I feel like I need to scoop out my brain, spread it on a pan and do something like this*:
I think I know why it’s happening. I’ve had a few distractions lately that are making me want to curl up in bed and ignore people. That isn’t exactly conducive to concentration. Thankfully I’m not a freelance writer, so this writer’s block isn’t going to cost me a day job. But it isn’t exactly making life easier for my editors. And I really enjoy writing. Not being able to do it to my usual standard is kinda troubling.
So. Tips please? Do you get writer’s block? How do you deal with it? I would really appreciate your answers!
*This process is called “panning for gold”. I know this because I googled “what gold miners do”. I couldn’t remember :-(
May 28, 2010
“Blame it on the a a a a a alcohol…”
Chocolate fondue through a straw. Is there any other way to end a cocktail event?
[via Qype Does London]
April 22, 2010
Introducing For Books’ Sake
If you follow me or the lovely Jane Bradley on Twitter, then you would have heard about her exciting new project that launched this week. For Books’ Sake is a blog featuring book reviews, news, interviews and general book nerdiness.
I’m really very excited about it. Not just because I’m a contributer but because I think it fills a gap in the market. I read blogs that cover most of my interests – London, music, cute boys with cats – but finding an intelligent books blog that doesn’t take itself too seriously is tough. So when Jane told me she was launching a ‘Super-Fantabulous-But-As-Yet-Unnamed Books Blog’ I was all too happy to get on board.
But writing reviews is very different to the usual stuff I scribble about over on Domestic Sluttery. It forces me to form an opinion, something I suck at because I’m so nervous about someone disagreeing with me. And I’m everso slow. Maybe it’s because I haven’t yet gone to university (and therefore missed out on years of writing essays) or I’m just not a very experienced writer, but my review of We Need To Talk About Kevin took me three weeks to write*. Three weeks! If I was freelance I’d be living off crackers.

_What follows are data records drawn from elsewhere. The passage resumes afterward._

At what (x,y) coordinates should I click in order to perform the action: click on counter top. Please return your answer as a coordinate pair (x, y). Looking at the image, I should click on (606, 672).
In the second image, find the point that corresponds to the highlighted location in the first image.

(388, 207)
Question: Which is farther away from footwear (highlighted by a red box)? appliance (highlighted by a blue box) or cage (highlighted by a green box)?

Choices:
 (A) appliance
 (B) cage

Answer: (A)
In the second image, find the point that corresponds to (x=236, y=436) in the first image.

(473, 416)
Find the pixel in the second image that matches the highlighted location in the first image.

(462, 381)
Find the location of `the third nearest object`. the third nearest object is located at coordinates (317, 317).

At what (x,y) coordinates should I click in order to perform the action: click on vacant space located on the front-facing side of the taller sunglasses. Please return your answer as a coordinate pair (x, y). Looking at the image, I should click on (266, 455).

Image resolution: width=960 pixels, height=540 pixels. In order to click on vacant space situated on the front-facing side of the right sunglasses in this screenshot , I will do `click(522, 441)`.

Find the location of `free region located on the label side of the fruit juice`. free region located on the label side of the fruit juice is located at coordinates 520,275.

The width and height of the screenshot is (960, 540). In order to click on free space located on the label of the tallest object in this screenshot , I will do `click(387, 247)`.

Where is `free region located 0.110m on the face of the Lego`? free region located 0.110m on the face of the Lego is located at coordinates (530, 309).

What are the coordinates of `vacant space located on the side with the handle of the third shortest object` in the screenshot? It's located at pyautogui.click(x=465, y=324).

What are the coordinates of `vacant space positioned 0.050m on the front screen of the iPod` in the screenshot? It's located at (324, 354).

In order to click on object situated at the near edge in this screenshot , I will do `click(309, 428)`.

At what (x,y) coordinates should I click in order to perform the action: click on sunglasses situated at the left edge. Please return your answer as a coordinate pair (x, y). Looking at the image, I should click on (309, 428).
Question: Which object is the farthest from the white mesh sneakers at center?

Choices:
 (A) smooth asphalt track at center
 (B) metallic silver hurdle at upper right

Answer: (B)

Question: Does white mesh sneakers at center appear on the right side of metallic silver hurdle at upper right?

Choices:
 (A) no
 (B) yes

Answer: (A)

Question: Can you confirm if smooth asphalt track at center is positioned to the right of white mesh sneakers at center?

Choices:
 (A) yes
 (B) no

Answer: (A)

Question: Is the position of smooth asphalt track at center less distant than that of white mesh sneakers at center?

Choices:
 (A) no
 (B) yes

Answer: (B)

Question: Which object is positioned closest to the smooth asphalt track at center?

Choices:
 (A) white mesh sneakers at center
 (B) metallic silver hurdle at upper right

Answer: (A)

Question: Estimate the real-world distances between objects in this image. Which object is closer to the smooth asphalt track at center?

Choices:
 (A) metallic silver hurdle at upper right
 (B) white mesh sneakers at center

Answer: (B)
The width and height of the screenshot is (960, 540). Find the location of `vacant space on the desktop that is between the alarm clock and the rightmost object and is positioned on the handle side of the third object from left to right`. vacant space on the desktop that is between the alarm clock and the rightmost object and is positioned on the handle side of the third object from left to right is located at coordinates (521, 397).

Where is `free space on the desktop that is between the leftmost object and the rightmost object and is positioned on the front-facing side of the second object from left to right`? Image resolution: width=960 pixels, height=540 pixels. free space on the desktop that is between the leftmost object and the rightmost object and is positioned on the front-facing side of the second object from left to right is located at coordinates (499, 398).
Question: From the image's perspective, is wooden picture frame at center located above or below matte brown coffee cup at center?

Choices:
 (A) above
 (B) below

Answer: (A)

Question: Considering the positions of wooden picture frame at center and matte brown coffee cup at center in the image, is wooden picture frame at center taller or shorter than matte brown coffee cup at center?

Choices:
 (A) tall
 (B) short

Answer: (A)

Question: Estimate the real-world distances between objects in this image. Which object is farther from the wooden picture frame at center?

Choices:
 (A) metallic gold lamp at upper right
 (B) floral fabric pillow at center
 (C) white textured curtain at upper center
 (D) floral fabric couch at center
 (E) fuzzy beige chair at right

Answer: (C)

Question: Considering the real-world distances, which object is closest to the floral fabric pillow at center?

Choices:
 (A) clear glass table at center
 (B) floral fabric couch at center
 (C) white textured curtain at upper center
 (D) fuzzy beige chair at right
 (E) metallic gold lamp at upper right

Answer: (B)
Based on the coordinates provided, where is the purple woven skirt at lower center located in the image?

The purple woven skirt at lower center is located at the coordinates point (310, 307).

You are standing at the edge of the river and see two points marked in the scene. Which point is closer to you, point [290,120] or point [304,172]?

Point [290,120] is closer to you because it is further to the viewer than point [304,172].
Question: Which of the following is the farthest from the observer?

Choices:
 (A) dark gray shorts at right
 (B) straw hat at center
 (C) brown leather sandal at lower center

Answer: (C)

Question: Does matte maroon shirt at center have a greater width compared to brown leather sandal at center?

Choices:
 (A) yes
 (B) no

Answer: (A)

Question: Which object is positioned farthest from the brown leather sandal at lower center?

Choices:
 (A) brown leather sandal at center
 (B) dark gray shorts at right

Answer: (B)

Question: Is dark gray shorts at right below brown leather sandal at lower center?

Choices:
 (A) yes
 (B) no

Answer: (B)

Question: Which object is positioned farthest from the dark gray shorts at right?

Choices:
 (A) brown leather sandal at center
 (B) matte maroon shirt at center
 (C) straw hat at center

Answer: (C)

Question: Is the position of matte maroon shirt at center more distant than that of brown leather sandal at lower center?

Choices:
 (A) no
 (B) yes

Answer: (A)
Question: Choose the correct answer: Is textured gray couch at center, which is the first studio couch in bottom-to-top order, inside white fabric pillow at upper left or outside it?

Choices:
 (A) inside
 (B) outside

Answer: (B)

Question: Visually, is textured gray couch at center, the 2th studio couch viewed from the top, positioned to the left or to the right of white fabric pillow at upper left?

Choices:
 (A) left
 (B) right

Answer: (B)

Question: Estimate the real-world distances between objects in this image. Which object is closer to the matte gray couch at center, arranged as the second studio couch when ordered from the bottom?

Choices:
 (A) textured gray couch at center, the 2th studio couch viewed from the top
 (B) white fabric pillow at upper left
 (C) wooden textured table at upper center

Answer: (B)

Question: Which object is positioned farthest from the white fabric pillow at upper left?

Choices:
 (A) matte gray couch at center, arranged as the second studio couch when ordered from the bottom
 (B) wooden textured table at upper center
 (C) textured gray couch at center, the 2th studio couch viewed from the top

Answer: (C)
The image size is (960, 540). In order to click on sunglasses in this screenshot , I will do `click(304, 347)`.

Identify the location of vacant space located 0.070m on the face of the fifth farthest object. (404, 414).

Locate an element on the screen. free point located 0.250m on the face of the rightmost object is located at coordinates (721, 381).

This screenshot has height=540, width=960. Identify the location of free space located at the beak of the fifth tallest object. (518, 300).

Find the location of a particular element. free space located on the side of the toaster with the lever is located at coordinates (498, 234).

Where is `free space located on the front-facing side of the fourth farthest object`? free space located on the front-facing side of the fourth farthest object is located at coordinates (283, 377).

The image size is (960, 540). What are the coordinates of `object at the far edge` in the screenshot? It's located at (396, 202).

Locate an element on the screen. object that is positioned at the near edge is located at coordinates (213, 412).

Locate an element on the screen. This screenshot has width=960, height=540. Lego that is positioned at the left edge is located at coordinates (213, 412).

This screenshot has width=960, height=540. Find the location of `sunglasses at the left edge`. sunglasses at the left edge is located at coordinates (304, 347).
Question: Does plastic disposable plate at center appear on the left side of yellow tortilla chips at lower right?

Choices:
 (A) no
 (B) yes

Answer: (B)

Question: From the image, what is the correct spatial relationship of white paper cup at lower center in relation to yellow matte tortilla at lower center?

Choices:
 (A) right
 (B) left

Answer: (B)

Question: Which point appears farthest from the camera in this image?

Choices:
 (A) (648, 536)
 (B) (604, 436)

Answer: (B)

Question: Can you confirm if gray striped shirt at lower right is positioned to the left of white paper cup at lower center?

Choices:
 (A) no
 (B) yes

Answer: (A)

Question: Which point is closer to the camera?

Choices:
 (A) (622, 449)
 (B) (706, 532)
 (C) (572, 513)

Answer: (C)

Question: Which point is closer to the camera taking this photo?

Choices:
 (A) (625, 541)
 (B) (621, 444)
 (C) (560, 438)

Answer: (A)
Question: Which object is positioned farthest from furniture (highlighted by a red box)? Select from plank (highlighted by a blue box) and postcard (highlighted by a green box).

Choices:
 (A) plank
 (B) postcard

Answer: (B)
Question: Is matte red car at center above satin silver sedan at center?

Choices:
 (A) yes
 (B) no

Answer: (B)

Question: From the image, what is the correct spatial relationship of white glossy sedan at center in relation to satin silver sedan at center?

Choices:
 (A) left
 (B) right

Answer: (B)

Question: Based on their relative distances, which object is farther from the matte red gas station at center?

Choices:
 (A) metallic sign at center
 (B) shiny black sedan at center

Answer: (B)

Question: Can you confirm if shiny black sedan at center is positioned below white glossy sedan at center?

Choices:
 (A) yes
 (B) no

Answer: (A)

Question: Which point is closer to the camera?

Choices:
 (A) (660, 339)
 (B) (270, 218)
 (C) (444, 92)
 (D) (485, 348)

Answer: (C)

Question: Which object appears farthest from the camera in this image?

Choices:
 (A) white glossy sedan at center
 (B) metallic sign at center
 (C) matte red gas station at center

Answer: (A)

But I digress. Do keep an eye out for For Books’ Sake on Twitter and Facebook. And you know, actually read us.
*So please read. Here.
April 20, 2010
The perception of beauty
So clearly details about the above study were making the rounds last week. From Grazia to The Sunday Times, a day didn’t go past without the study being cited in one way or another. I can see why it was popular – everyone that I’ve spoken to has an opinion on it. Personally it’s made me feel these emotions in this order:
Anger. I was mad. Seriously, British public – I’m supposed to be happy that tan people are acceptable now? Fuck you.
And then:
Unease. Saying that a particular race has a significant advantage over others is far too close to eugenics for my liking. Thinking about it made my brain shift uncomfortably in it’s seat and tug nervously at it’s collar.
And then:
A feeling that can only be summed up by the phrase “waiiiiit a minute!” Because the study isn’t saying that mixed-race people are The Best. It’s not even suggesting it. What the study is saying is that the British perceive us as more attractive. There’s a big difference between the two. Dr. Michael Lewis is merely reporting what these individuals thought of a set of photos.
And then:
Happy. Because it’s bloody fantastic that people are realising you can be both dark-skinned and beautiful. It certainly makes a change from being regarded as “exotic” (*cringe*) or just ignored outright. This is a good thing, and I can’t understand anyone who thinks otherwise. Because if more brown people are appearing on the telly, in magazines, books etc, that means more role models for young brown people. And I won’t see my mixed-race six-year old sister sad again because she doesn’t have “golden hair” (true story).
And finally:
Sad. What if you’re on the ‘wrong side’ of beige? It’s taken decades for the British public to find someone like me attractive, and I’m a caramelish shade. Seems like it’ll be another few decades before anyone darker will be seen as “mainstream beautiful”. And that’s really depressing.
Mildly offensive flickr photo from journeyscoffee’s photostream
April 1, 2010
Does Chanel belong in the nursery?
I stumbled across this photo on the Basically Anything That Is Awesome blog this morning:
Hmmm.
A part of me can’t deny that this is one adorable kid. But unlike the blogger who first posted this image (“omg i can’t handle how cute this is…”) this photo bothers me. I feel the same thing when I see clothed kittens – uncomfortable and a little angry.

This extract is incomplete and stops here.